↓
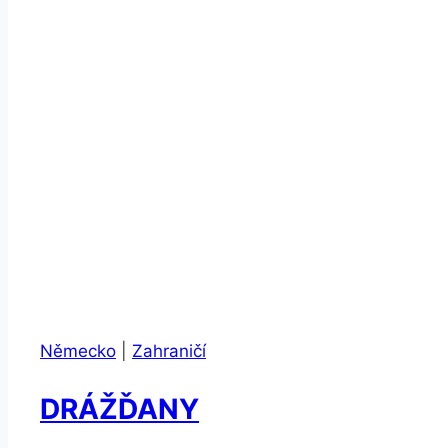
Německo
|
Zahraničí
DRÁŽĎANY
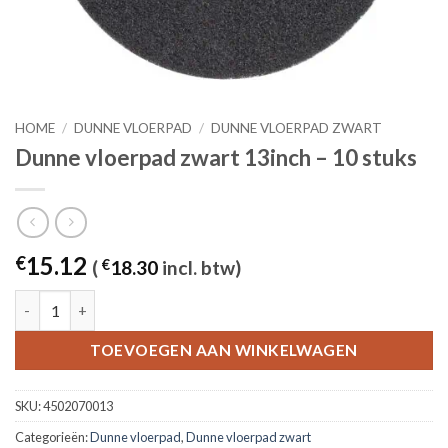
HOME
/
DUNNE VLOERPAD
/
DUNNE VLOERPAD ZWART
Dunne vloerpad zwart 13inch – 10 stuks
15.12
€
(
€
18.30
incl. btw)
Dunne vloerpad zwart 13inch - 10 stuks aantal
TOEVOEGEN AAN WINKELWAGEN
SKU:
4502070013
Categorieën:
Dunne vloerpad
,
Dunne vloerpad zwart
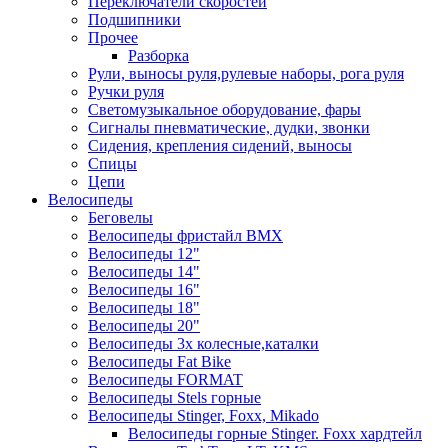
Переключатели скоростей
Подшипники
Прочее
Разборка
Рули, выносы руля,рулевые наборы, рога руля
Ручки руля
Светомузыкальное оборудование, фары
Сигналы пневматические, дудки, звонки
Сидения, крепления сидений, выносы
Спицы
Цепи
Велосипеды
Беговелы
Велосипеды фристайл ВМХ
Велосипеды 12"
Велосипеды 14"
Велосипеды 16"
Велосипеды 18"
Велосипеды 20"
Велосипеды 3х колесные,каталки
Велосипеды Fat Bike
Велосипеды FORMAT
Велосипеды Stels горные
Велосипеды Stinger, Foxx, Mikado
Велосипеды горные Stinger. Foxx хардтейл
↑
↓
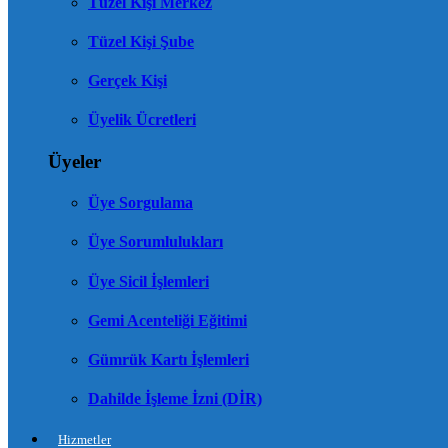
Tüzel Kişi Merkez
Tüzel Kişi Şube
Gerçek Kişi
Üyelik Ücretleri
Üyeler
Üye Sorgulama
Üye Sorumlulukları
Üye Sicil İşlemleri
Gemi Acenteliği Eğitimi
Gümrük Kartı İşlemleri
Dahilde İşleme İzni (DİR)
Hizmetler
↑
● Work item: Take the entries above and copy exactly the lines starting at the one with "Dunne vloerpad zwart 13inch - 10 stuks aantal" and ending at the one with "Велосипеды горные Stinger. Foxx хардтейл"; nothing outside that span, and no pictures.

● Expected output:
Dunne vloerpad zwart 13inch - 10 stuks aantal
TOEVOEGEN AAN WINKELWAGEN
SKU:
4502070013
Categorieën:
Dunne vloerpad
,
Dunne vloerpad zwart
Переключатели скоростей
Подшипники
Прочее
Разборка
Рули, выносы руля,рулевые наборы, рога руля
Ручки руля
Светомузыкальное оборудование, фары
Сигналы пневматические, дудки, звонки
Сидения, крепления сидений, выносы
Спицы
Цепи
Велосипеды
Беговелы
Велосипеды фристайл ВМХ
Велосипеды 12"
Велосипеды 14"
Велосипеды 16"
Велосипеды 18"
Велосипеды 20"
Велосипеды 3х колесные,каталки
Велосипеды Fat Bike
Велосипеды FORMAT
Велосипеды Stels горные
Велосипеды Stinger, Foxx, Mikado
Велосипеды горные Stinger. Foxx хардтейл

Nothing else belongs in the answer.